The Air Force Academy, however, is partnering for an additional reason. Its engineering, science and mathematics programs are internationally recognized, but administrators worry that its graduates need an increasingly complicated set of skills for today's world, according to Lesh.

"The Air Force Academy came to us with a problem," Lesh said. "They said 'our cadets come in here; they're smart kids. They come out knowing more, but they get worse on absolutely every scale at being good problem solvers, at being creative.'

"They know more and can function less, in a way," continued Lesh. "And they're very worried, because the person that they need in the military for the future, isn't somebody who just follows rules. They need to understand those [rules] and be able to create their own flow of them. "

Faculty and graduate students from all three schools are presenting during the conference. Representatives of the IU School of Education and the departments of mathematics, psychological and brain sciences, anthropology and psychology also will participate.

Lesh said that understanding the complex systems of today and the future through mathematics is vital.

"From communications systems, to weather systems, to gadgets -- if we don't understand systems, we're going to be behind," he said. "And the mathematics that it takes to do that isn't formal mathematics, maybe, of algebra and calculus that people are used to. It's often a new kind of mathematics and new levels of mathematical thinking."
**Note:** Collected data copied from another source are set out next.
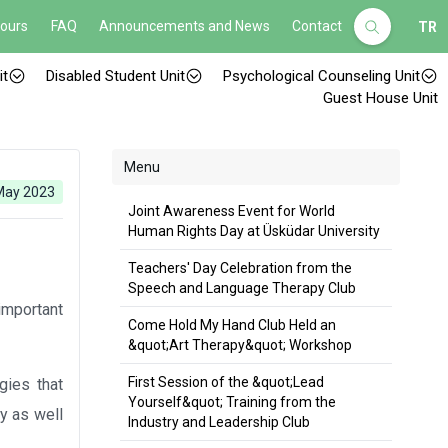
Hours
FAQ
Announcements and News
Contact
TR
it
Disabled Student Unit
Psychological Counseling Unit
Guest House Unit
Menu
May 2023
Joint Awareness Event for World
Human Rights Day at Üsküdar University
Teachers' Day Celebration from the
Speech and Language Therapy Club
important
Come Hold My Hand Club Held an
&quot;Art Therapy&quot; Workshop
First Session of the &quot;Lead
gies that
Yourself&quot; Training from the
ly as well
Industry and Leadership Club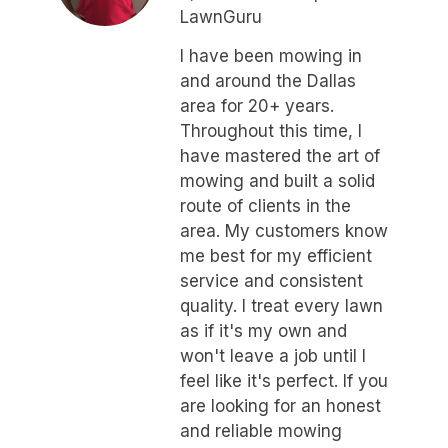
LawnGuru
I have been mowing in
and around the Dallas
area for 20+ years.
Throughout this time, I
have mastered the art of
mowing and built a solid
route of clients in the
area. My customers know
me best for my efficient
service and consistent
quality. I treat every lawn
as if it's my own and
won't leave a job until I
feel like it's perfect. If you
are looking for an honest
and reliable mowing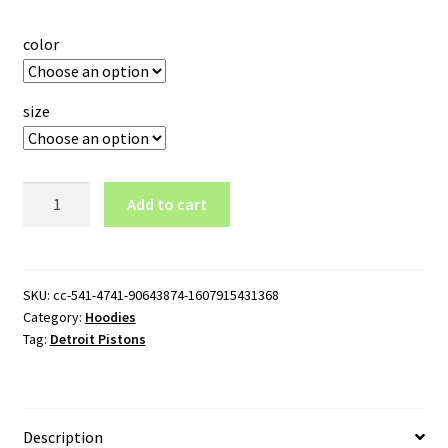
color
size
Detroit
Add to cart
Pistons
Logo
Pullover
Hoodie
SKU:
cc-541-4741-90643874-1607915431368
Category:
Hoodies
quantity
Tag:
Detroit Pistons
Description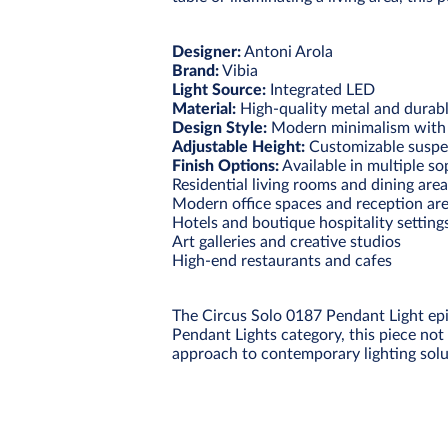
Designer:
Antoni Arola
Brand:
Vibia
Light Source:
Integrated LED
Material:
High-quality metal and durabl
Design Style:
Modern minimalism with ar
Adjustable Height:
Customizable suspe
Finish Options:
Available in multiple so
Residential living rooms and dining are
Modern office spaces and reception ar
Hotels and boutique hospitality setting
Art galleries and creative studios
High-end restaurants and cafes
The Circus Solo 0187 Pendant Light epi
Pendant Lights category, this piece not 
approach to contemporary lighting solu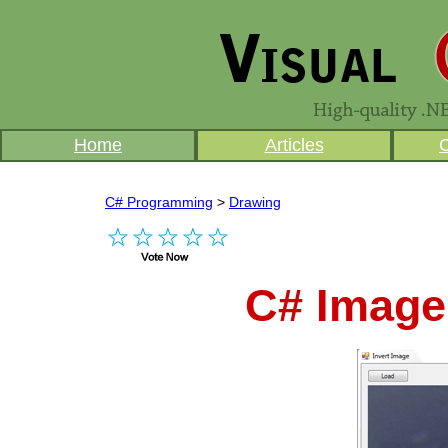
Home
Articles
C# Programming
>
Drawing
C# Image 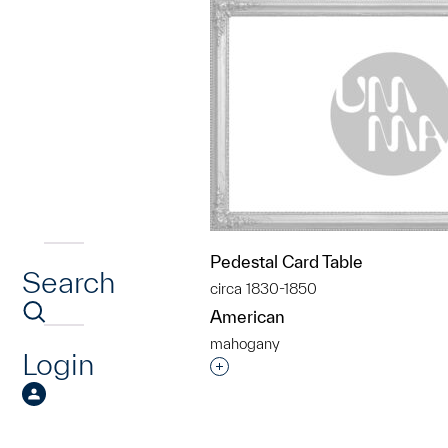
Pedestal Card Table
Search
circa 1830-1850
American
mahogany
Login
Interested in adding this objec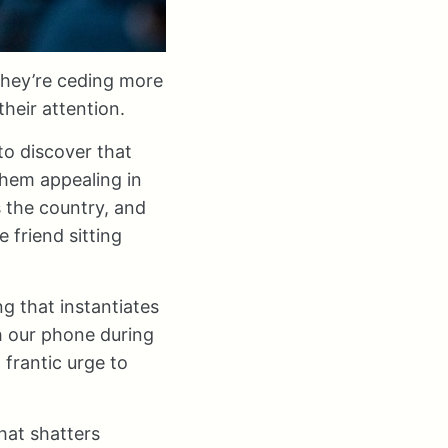
 they’re ceding more
heir attention.
o discover that
them appealing in
s the country, and
 friend sitting
g that instantiates
h our phone during
 frantic urge to
hat shatters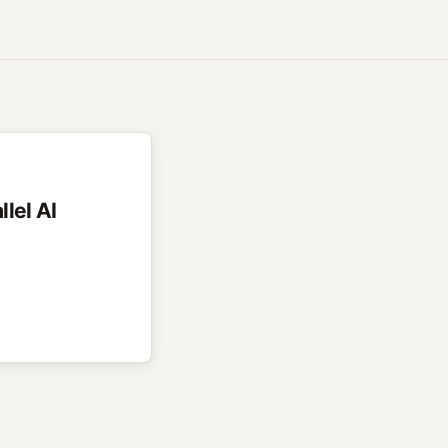
llel AI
More about the ICTMA conference and this week's program is available at http://site.educ.indiana.edu/ictma-13/home.aspx.

Media Outlets: the following comments are available as mp3 files on the IU School of Education Website at http://education.indiana.edu/audio.html.

Lesh tells why the Air Force Academy became interested in this week's conference:

"The Air Force Academy is a good example...where they came to us with a problem and they said 'our cadets come in here; they're smart kids. They come out knowing more, and they get worse on absolutely every scale of being good problem solvers, of being creative.' They know more and can function less, in a way. And they're very worried, because the person that they need in the military just like other things, for the future, isn't somebody who just follows rules. They need to understand those and be able to create their own flow of them. So having them engaged helps us get on the forefront of things."

Lesh says it's vital to learn modern adaptations of mathematics skills:

"From communications systems, to weather systems, to gadgets -- if we don't understand systems, you're going to be behind. And the mathematics that it takes to do that isn't formal mathematics maybe of algebra and calculus that people are used to. It's often a new kind of mathematics and new levels of mathematical thinking."

Lesh describes the new kind of mathematical thinking that's needed:

"More and more fields do involve mathematical thinking. If it does, they'll tell you it's a new kind of mathematical thinking. They need people who can work in groups, they need people who can work on problems that take multiple steps, and use tools. And yet, we're training kids for -- we keep them in isolation, we have them deprived of using any tools as though it were cheating to use these tools when everybody knows that as soon as you try to use a spreadsheet, even, you have to think more mathematically, not less."